Priority was given to the Central Amazon Corridor and the Central Atlantic Forest Corridor, which would test and develop the concepts for use with the subsequent corridors.

==Proposed scope==
The Northern Amazon Ecological Corridor was one of five Amazon region corridors identified.
It would cover the northern Amazon border with Colombia and Venezuela.
There would be six priority areas in three main Amazon ecoregions.
The corridor was identified as being relatively intact, globally important for its biological distinction, and high priority on a regional scale.
The corridor would have an area of 21000000 ha.

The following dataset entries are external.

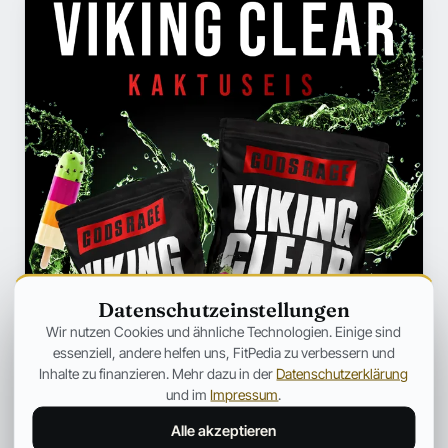
Datenschutzeinstellungen
Wir nutzen Cookies und ähnliche Technologien. Einige sind
essenziell, andere helfen uns, FitPedia zu verbessern und
Inhalte zu finanzieren. Mehr dazu in der
Datenschutzerklärung
und im
Impressum
.
Alle akzeptieren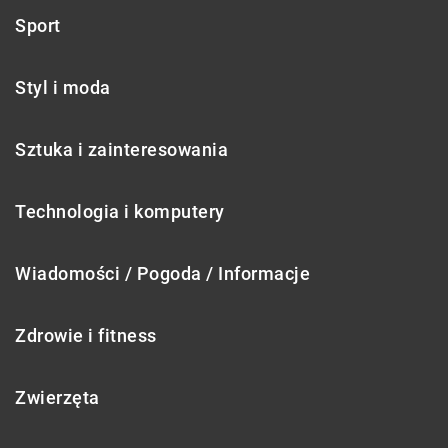
Sport
Styl i moda
Sztuka i zainteresowania
Technologia i komputery
Wiadomości / Pogoda / Informacje
Zdrowie i fitness
Zwierzęta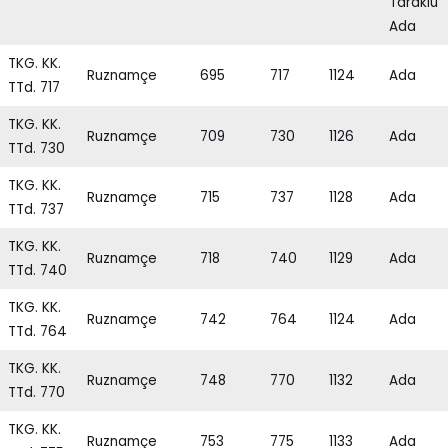
Taraklu
Ada
TKG. KK.
Ruznamçe
695
717
1124
Ada
TTd. 717
TKG. KK.
Ruznamçe
709
730
1126
Ada
TTd. 730
TKG. KK.
Ruznamçe
715
737
1128
Ada
TTd. 737
TKG. KK.
Ruznamçe
718
740
1129
Ada
TTd. 740
TKG. KK.
Ruznamçe
742
764
1124
Ada
TTd. 764
TKG. KK.
Ruznamçe
748
770
1132
Ada
TTd. 770
TKG. KK.
Ruznamçe
753
775
1133
Ada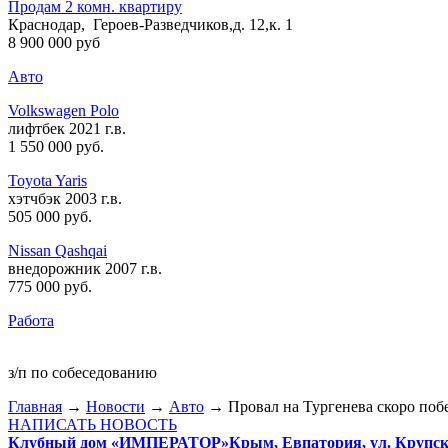
Продам 2 комн. квартиру
Краснодар, Героев-Разведчиков,д. 12,к. 1
8 900 000 руб
Авто
Volkswagen Polo
лифтбек 2021 г.в.
1 550 000 руб
.
Toyota Yaris
хэтчбэк 2003 г.в.
505 000 руб
.
Nissan Qashqai
внедорожник 2007 г.в.
775 000 руб
.
Работа
з/п по собеседованию
Главная
→
Новости
→
Авто
→ Провал на Тургенева скоро поб
НАПИСАТЬ НОВОСТЬ
Клубный дом «ИМПЕРАТОР»
Крым, Евпатория, ул. Крупско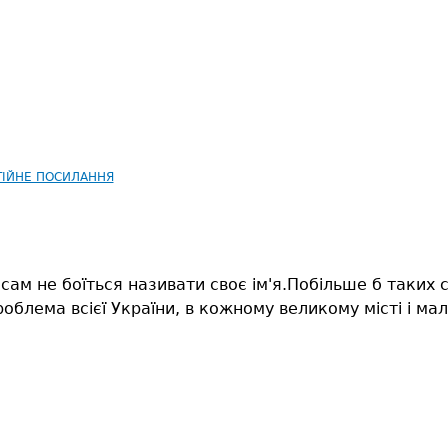
ТІЙНЕ ПОСИЛАННЯ
сам не боїться називати своє ім'я.Побільше б таких
облема всієї України, в кожному великому місті і мал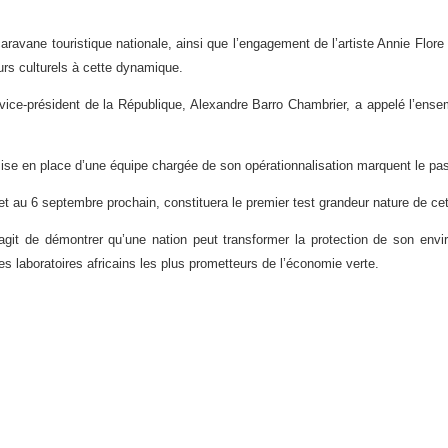
ravane touristique nationale, ainsi que l’engagement de l’artiste Annie Flore 
urs culturels à cette dynamique.
vice-président de la République, Alexandre Barro Chambrier, a appelé l’ense
ise en place d’une équipe chargée de son opérationnalisation marquent le pass
et au 6 septembre prochain, constituera le premier test grandeur nature de cet
s’agit de démontrer qu’une nation peut transformer la protection de son 
es laboratoires africains les plus prometteurs de l’économie verte.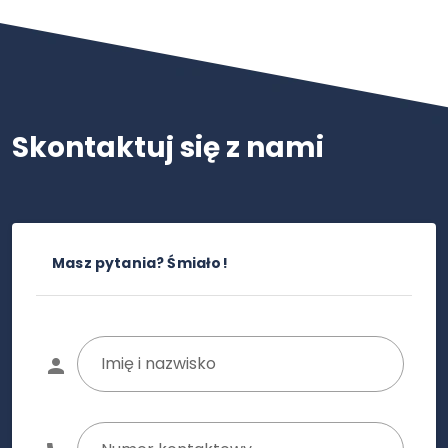
Skontaktuj się z nami
Masz pytania? Śmiało!
Imię i nazwisko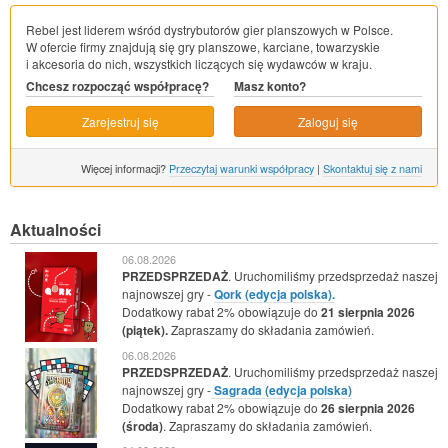
Rebel jest liderem wśród dystrybutorów gier planszowych w Polsce.
W ofercie firmy znajdują się gry planszowe, karciane, towarzyskie
i akcesoria do nich, wszystkich liczących się wydawców w kraju.
Chcesz rozpocząć współpracę?
Masz konto?
Zarejestruj się
Zaloguj się
Więcej informacji?
Przeczytaj warunki współpracy
|
Skontaktuj się z nami
Aktualności
06.08.2026
PRZEDSPRZEDAŻ
. Uruchomiliśmy przedsprzedaż naszej
najnowszej gry -
Qork (edycja polska).
Dodatkowy rabat 2% obowiązuje do
21 sierpnia 2026
(piątek).
Zapraszamy do składania zamówień.
06.08.2026
PRZEDSPRZEDAŻ
. Uruchomiliśmy przedsprzedaż naszej
najnowszej gry -
Sagrada (edycja polska)
Dodatkowy rabat 2% obowiązuje do
26 sierpnia 2026
(środa)
. Zapraszamy do składania zamówień.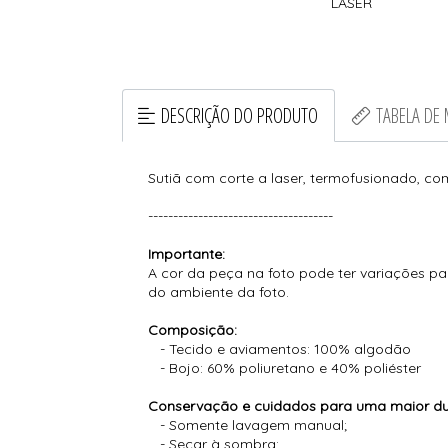
LASER
DESCRIÇÃO DO PRODUTO
TABELA DE
Sutiã com corte a laser, termofusionado, co
-------------------------------------
Importante:
A cor da peça na foto pode ter variações pa
do ambiente da foto.
Composição:
- Tecido e aviamentos: 100% algodão
- Bojo: 60% poliuretano e 40% poliéster
Conservação e cuidados para uma maior dur
- Somente lavagem manual;
- Secar à sombra;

Conservation units would include the Amazonas National Forest, Maracá Ecological Station, Pico da Neblina National Park and Roraima National Forest.
The proposal also included the Cubaté, Cuiari, Içana, Pari Cachoeira II, Piraiauara, Tarauacá I, Tarauacá II and Uruçu national forests.
However, these were among 11 national forests created by President José Sarney on 23 November 1989 and 9 March 1990 that were revoked by his successor President Fernando Collor de Mello on 5 September 1991.
The forests had been created without considering the claims of the indigenous people.